* AIM OF THE TASK: Below are several entries. Transcribe exactly those lines that fall from the one with "Advanced Search" through the one with "definition is provided, the", end lines included.

(DATASET EXCERPTS)

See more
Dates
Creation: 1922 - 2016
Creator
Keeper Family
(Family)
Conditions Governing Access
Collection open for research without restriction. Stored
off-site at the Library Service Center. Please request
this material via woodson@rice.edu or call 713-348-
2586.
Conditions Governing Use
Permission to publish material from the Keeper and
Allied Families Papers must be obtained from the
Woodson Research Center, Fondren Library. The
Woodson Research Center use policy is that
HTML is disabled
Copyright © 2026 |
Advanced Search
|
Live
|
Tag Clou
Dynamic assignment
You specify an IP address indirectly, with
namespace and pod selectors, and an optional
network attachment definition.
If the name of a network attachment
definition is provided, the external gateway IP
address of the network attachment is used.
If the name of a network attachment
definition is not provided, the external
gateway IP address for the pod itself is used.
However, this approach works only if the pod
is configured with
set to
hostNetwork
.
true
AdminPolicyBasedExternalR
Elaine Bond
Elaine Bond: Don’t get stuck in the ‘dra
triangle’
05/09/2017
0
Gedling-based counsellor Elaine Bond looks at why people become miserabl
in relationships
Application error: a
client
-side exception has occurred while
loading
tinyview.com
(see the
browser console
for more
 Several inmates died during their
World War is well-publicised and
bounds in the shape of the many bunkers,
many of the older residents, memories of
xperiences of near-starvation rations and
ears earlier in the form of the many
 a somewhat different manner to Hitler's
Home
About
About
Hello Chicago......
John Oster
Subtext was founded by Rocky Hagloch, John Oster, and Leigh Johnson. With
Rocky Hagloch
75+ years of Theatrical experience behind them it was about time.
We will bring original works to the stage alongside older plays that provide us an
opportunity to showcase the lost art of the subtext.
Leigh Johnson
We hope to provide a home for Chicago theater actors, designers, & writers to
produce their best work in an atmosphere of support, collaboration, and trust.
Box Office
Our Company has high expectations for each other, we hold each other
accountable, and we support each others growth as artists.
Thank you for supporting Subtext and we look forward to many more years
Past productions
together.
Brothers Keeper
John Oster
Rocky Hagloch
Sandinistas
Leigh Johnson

(End DATASET EXCERPTS)

* RESULT BELOW:
Advanced Search
|
Live
|
Tag Clou
Dynamic assignment
You specify an IP address indirectly, with
namespace and pod selectors, and an optional
network attachment definition.
If the name of a network attachment
definition is provided, the external gateway IP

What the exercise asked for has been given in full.